A lot of interesting Internet-of-Things (IoT) related “things” were said during the 2013 ARM Tech Con show. IoT keynote speaker John Cornish, Executive VP and GM for ARM’s System Division, made one observation that I found particularly valuable. He talked about the need for a comprehensive approach to deal with the multitude of converging technologies, methodologies and tools needed for IoT to reach its full potential.
With practiced skilled, Cornish’s presentation followed the time honored strategy of showing the potential before focusing on the challenges. It should be sufficient to note that the number of connected IoT devices easily measures in the tens of billions. But they won’t all be connected via cellular modems, noted Cornish. “There is a huge upside that is really going to come from local RF technologies which will complement cellular.” In many cases, cellular will serve as the access point to the Internet backbone, but local RF will do the bulk of the data transmission work.
Regardless of the connection mechanisms, the IoT will enable a lot of useful applications. That’s great news for consumers but how does it help the revenue streams of the supply chain companies? “All of those little bits of information that make your life (as consumers) more convenient, also have the potential of delivering commercial value to providers,” explained Cornish. “So by aggregating and analyzing that data, you can target consumers in an intelligent way (with chargeable services).” Although ARM doesn’t focus on bit data, they recognize it’s critical important to the IoT value proposition in the semiconductor supply chain.
After highlighting the huge potential of and business case for IoT, Cornish turned his attention to the technical side. He focused on 3 key elements: standards, solution space analysis, and security (see figure). This is where it got interesting.
To make the complete IoT vision a reality, Cornish argued that open standards would be needed to enable interoperability. “This means that OEMs and silicon partners, software developers and middleware vendors will need to standardize on the same set of protocols to ensure that things will just work,” he cautioned.
In addition to standards, the second key element was providing then necessary resources to all developers to explore and innovate in the huge solution space known as the IoT. [The third key element is security.]
Solution space? That sounds a lot like systems engineering and trade-off analysis. Indeed, Cornish likened this exploration by designers to a Monte Carlo Analysis challenge. “(We’ll need to do) lots of parallel calculations, exploring a very large space and then finding out what works, what solutions actually resonate with consumers. This is why we’ll need to drive the developer capabilities (and grow the ecosystem),” explained Cornish.
You may remember from school that the Monte Carlo is a stochastic method to deal with multi-variable problems that have no closed-form mathematical expressions – namely, they are hard to solve directly. Instead you must run numerous simulations many times, tweaking variables as you go, to calculate probabilities and find a workable solution path. This approach is a favorite of gaming experts.

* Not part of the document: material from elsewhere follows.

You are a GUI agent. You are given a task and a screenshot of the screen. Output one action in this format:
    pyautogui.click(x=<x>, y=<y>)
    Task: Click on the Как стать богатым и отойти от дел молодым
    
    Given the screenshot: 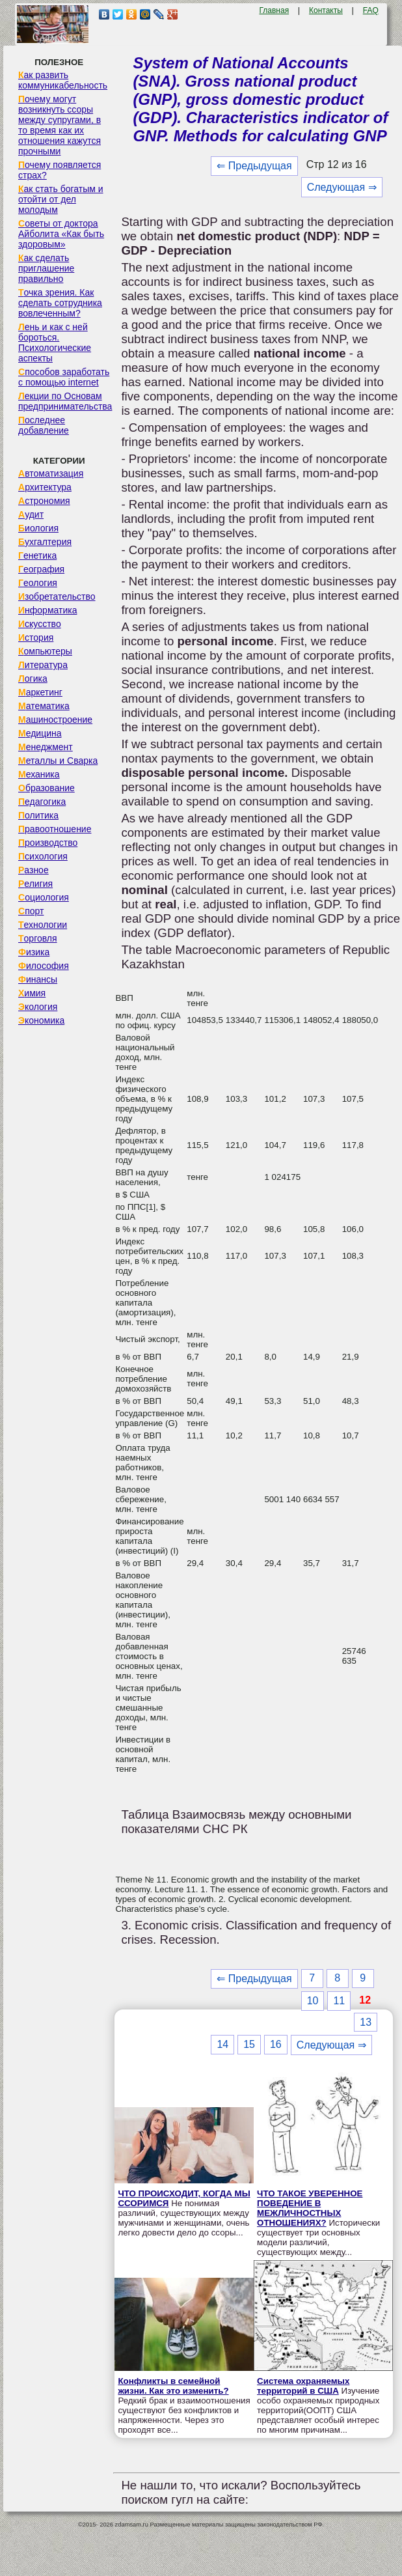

But is the Monte Carlo approach really the best? For electronic hardware and software-integrated problems, perhaps it is. On the other hand, for network related issues - like sensor hub to cellular connection - then a queuing model might work better. Years ago, I co-authored a systems engineering book with Dr. Gary Ray. Here’s a brief segment listing some of these other approaches:
The (previous) decision model … captures the essence of a decision process with a few well-known alternatives. For example, in a (networking) effort, three architectures may be proposed after some study of the problem, and then the best one chosen. But real decisions typically involve a continuum of choices with many unknown parameters and specific constraints. Even category 1 decisions may involve difficult constrained nonlinear optimizations, and category 2 problems can turn into constrained parameter estimation efforts. Such difficult optimizations are rarely required because the uncertainties in a given project would outweigh any additional benefits from such an effort. Nevertheless there are some techniques, which do have benefits in such efforts:
- Linear programming. This technique solves problems with linear constraints and linear objective functions. Even if the real problem is nonlinear, it is often easy to approximate by a linear problem without any real loss in accuracy.
- Monte-Carlo methods. These methods attempt to optimize by searching randomly. They can be very effective on a broad range of problems since they are easy to implement. However, they tend to take a lot of computer time.
- Queueing modeling methods. These methods model typical network or service functions as if each is a queue with a Poisson distribution. Then the expected value of the required objective function is optimized. The objective function would try to balance the cost of waiting in a queue with the added cost of more services, i.e., more computers, faster networks, etc.
- Network flow models. These models attempt to find the critical path from one end of a process to another, and so identify activities for which no slack in schedule exists. Thus this type of optimization could be used to identify the minimum time required for a such an effort or the minimum time to perform some activity within the old system versus the proposed alternatives.”
My point isn’t that the Monte Carlo approach is wrong. Instead, Cornish’s comments piqued my curiosity as to what kinds of comprehensive simulation models will be needed to address the IoT challenge in it’s entirety.
What do you think? It’s a tricky problem, one that extends beyond the solution space of chip, board and even network designs. But it’s an issue that we must solve to bring the popular vision of IoT into reality.